** Work request **
Take each line of the data that contains the string "дорожньої" and copy it.

** Data section **
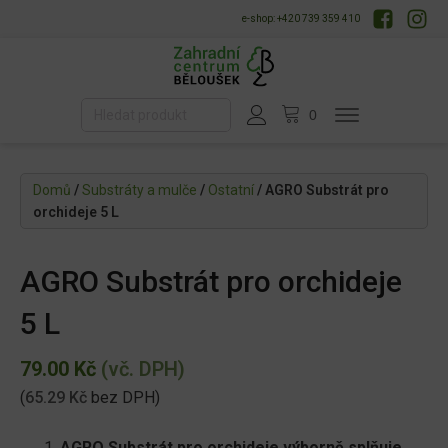
e-shop: +420 739 359 410
Domů
/
Substráty a mulče
/
Ostatní
/ AGRO Substrát pro
orchideje 5 L
AGRO Substrát pro orchideje
5 L
79.00
Kč
(vč. DPH)
(
65.29
Kč
bez DPH)
AGRO Substrát pro orchideje výborně splňuje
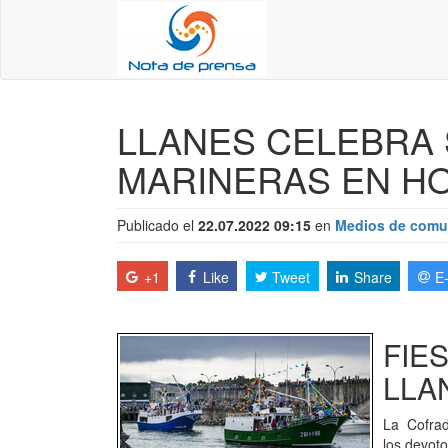
LLANES CELEBRA 
MARINERAS EN HO
Publicado el
22.07.2022 09:15
en
Medios de comu
+1
Like
Tweet
Share
E
FIE
LLA
La Cofrad
los devoto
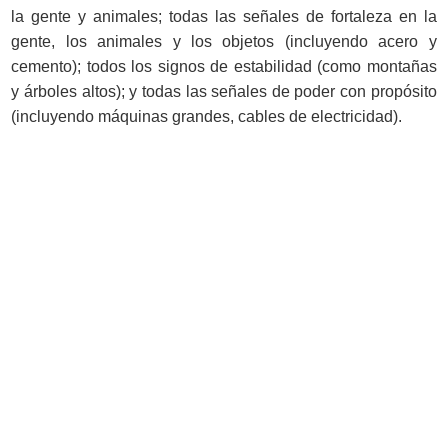
la gente y animales; todas las señales de fortaleza en la
gente, los animales y los objetos (incluyendo acero y
cemento); todos los signos de estabilidad (como montañas
y árboles altos); y todas las señales de poder con propósito
(incluyendo máquinas grandes, cables de electricidad).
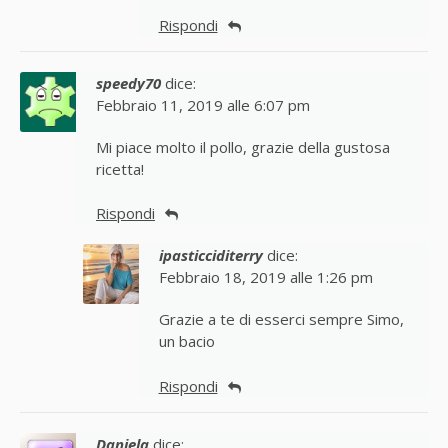
Rispondi
speedy70
dice:
Febbraio 11, 2019 alle 6:07 pm
Mi piace molto il pollo, grazie della gustosa
ricetta!
Rispondi
ipasticciditerry
dice:
Febbraio 18, 2019 alle 1:26 pm
Grazie a te di esserci sempre Simo,
un bacio
Rispondi
Daniela
dice:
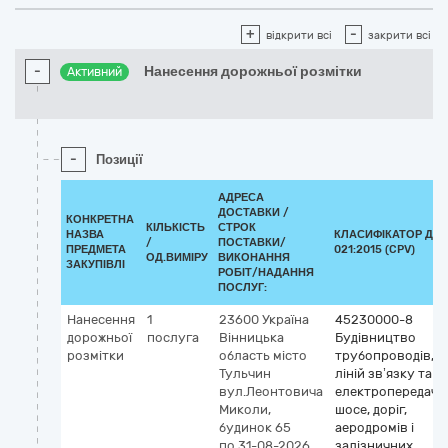
+
-
відкрити всі
закрити всі
-
Нанесення дорожньої розмітки
Активний
-
Позиції
АДРЕСА
ДОСТАВКИ /
КОНКРЕТНА
КІЛЬКІСТЬ
СТРОК
НАЗВА
КЛАСИФІКАТОР ДК
/
ПОСТАВКИ/
ПРЕДМЕТА
021:2015 (CPV)
ОД.ВИМІРУ
ВИКОНАННЯ
ЗАКУПІВЛІ
РОБІТ/НАДАННЯ
ПОСЛУГ:
Нанесення
1
23600
Україна
45230000-8
дорожньої
послуга
Вінницька
Будівництво
розмітки
область
місто
трубопроводів,
Тульчин
ліній зв’язку та
вул.Леонтовича
електропередач,
Миколи,
шосе, доріг,
будинок 65
аеродромів і
по 31-08-2026
залізничних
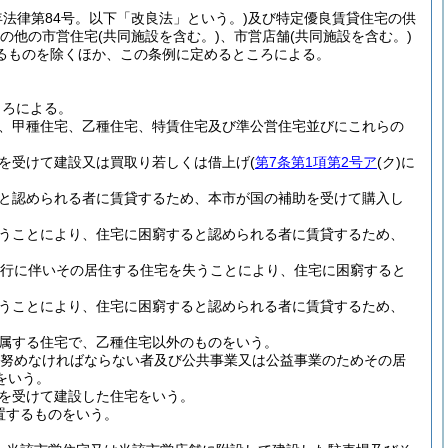
5年法律第84号。以下「改良法」という。)
及び特定優良賃貸住宅の供
の他の市営住宅
(共同施設を含む。)
、市営店舗
(共同施設を含む。)
るものを除くほか、この条例に定めるところによる。
ころによる。
、甲種住宅、乙種住宅、特賃住宅及び準公営住宅並びにこれらの
を受けて建設又は買取り若しくは借上げ
(
第7条第1項第2号ア
(ク)
に
と認められる者に賃貸するため、本市が国の補助を受けて購入し
うことにより、住宅に困窮すると認められる者に賃貸するため、
施行に伴いその居住する住宅を失うことにより、住宅に困窮すると
うことにより、住宅に困窮すると認められる者に賃貸するため、
属する住宅で、乙種住宅以外のものをいう。
努めなければならない者及び公共事業又は公益事業のためその居
をいう。
を受けて建設した住宅をいう。
置するものをいう。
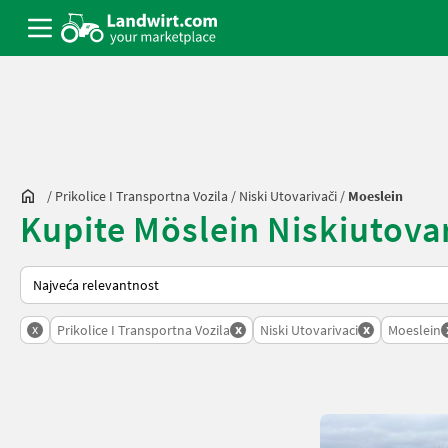
/
Prikolice I Transportna Vozila
/
Niski Utovarivači
/
Moeslein
Kupite Möslein Niskiutovari
Tako se sortira na Landwirt.com
x
x
x
Prikolice I Transportna Vozila
Niski Utovarivaci
Moeslein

** Written reply **
Нанесення дорожньої розмітки
дорожньої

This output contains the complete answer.